# Preprocessing based on original annotation file - not very accurate

In [1]:
import sys
from os import listdir, makedirs
from os.path import join, exists

import numpy as np
import torch
import spacy
import codecs
import xmltodict
import pickle
from tqdm import tqdm
from allennlp.modules.elmo import Elmo, batch_to_ids

Better speed can be achieved with apex installed from https://www.github.com/nvidia/apex.


In [2]:
WORK_DIR = "../Data/bioc_FH_training/"
PROCESSED_DIR = "../Data/processed/"

torch.set_num_threads(8)

In [3]:
def read_xml(path, f):
    """
    Get Observations and FamaliMembers from xml file.
    """
    
    with open(join(path, f),'r') as f:
        content = f.read()
        content = xmltodict.parse(content)

    Obs, Fam = [], []
    for entity in content['data']['annotations']['entity']: # get `entity`s from xml
        spans = []
        for span in entity['span'].split(';'):
            spans.append(span.split(','))

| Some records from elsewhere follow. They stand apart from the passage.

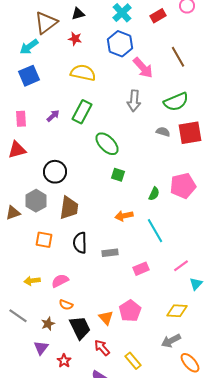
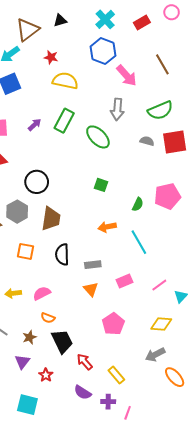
red star: (75, 39) -> (51, 57), moved
green ellipse: (107, 144) -> (98, 137), moved
pink line: (181, 266) -> (159, 285), moved
orange triangle: (106, 318) -> (91, 289), moved

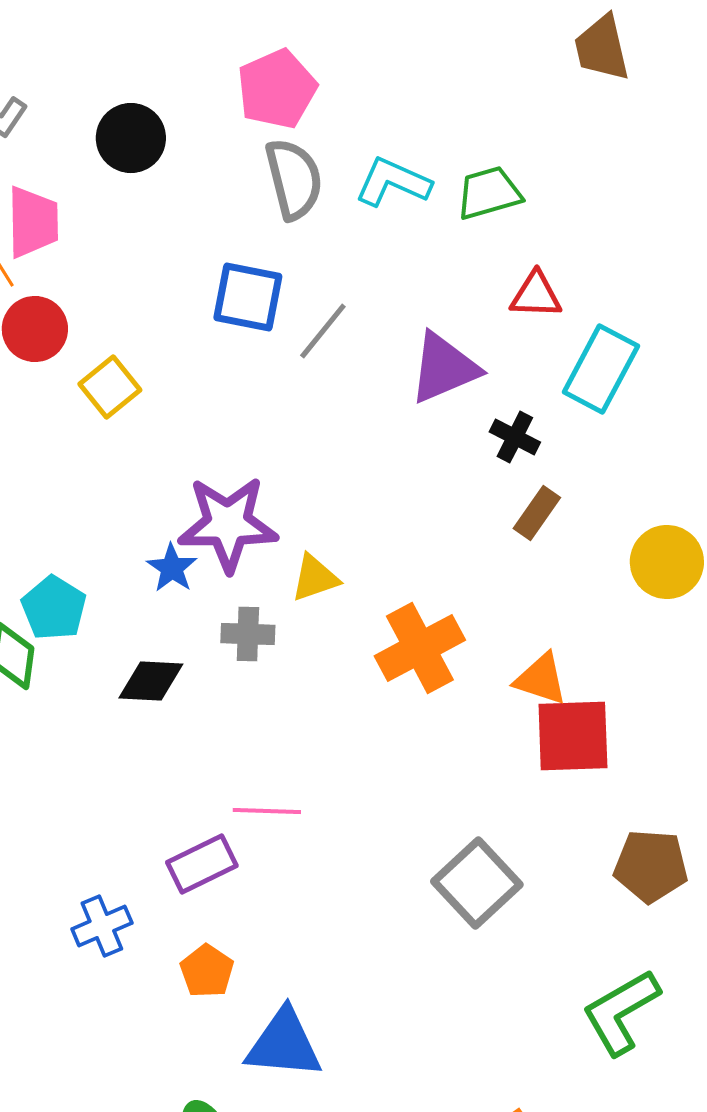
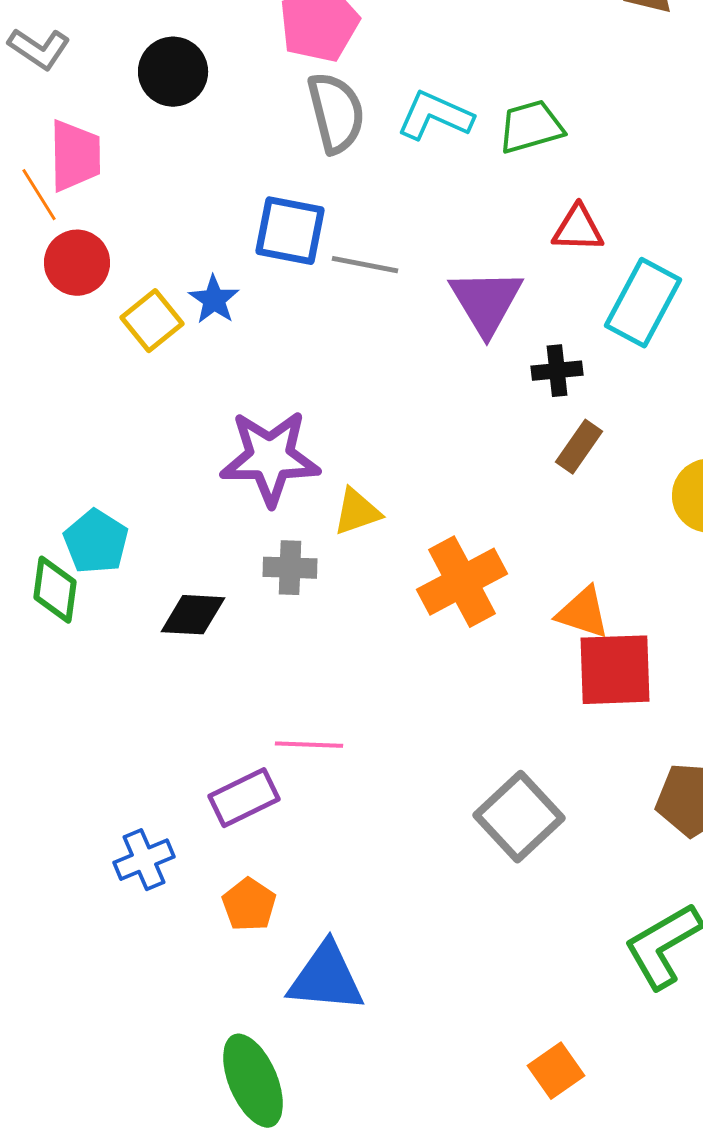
gray line: (323, 331) -> (365, 265), turned 62
purple triangle: (444, 368) -> (486, 302), turned -38
black cross: (515, 437) -> (557, 371), turned -33
blue star: (172, 568) -> (214, 300), moved

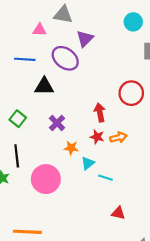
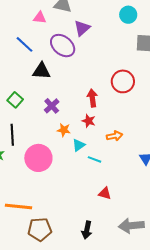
blue line: (25, 59) -> (25, 44), turned 36
orange arrow: (118, 137) -> (114, 136), moved

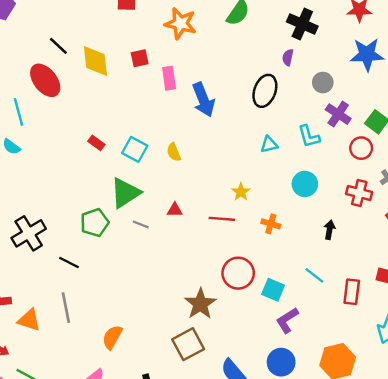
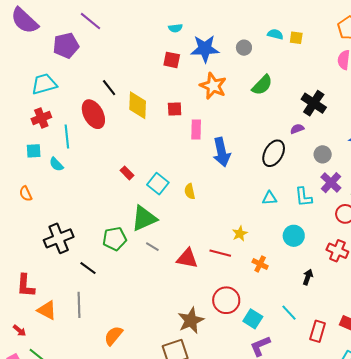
purple semicircle: (288, 57) -> (297, 129), turned 48
red triangle: (175, 210) -> (187, 258), moved, size x1.6

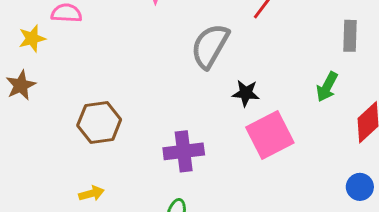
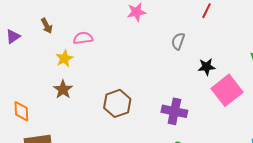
gray semicircle: (210, 46) -> (178, 41), size x0.6
purple cross: (184, 151) -> (174, 111), turned 30

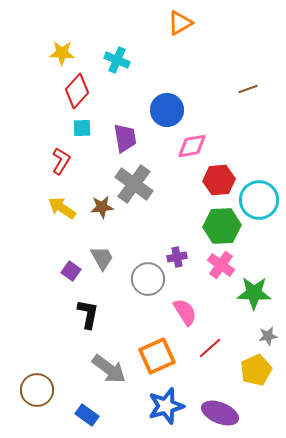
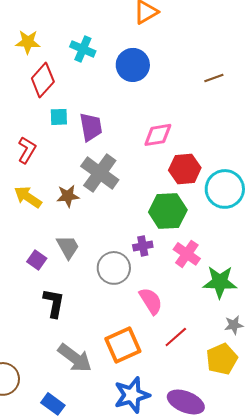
blue circle: (167, 110) -> (133, 65), moved
cyan square: (82, 128) -> (59, 117), moved
green hexagon: (222, 226) -> (168, 211), moved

        if entity['type'] == 'Observation':
            Obs.extend(spans)
        elif entity['type'] == 'FamilyMember':
            Fam.extend(spans)

    return {'OBS': Obs, 'FAM': Fam}

In [4]:
! python -m spacy download en_core_web_lg
nlp = spacy.load('en_core_web_lg')

prefix = "/home/texuanw/tools/allenNLP/" # or = "https://s3-us-west-2.amazonaws.com/allennlp/models/elmo/2x4096_512_2048cnn_2xhighway/"
options_file = prefix + "elmo_2x4096_512_2048cnn_2xhighway_options.json"
weight_file = prefix + "elmo_2x4096_512_2048cnn_2xhighway_weights.hdf5"
elmo = Elmo(options_file, weight_file, 2, dropout=0)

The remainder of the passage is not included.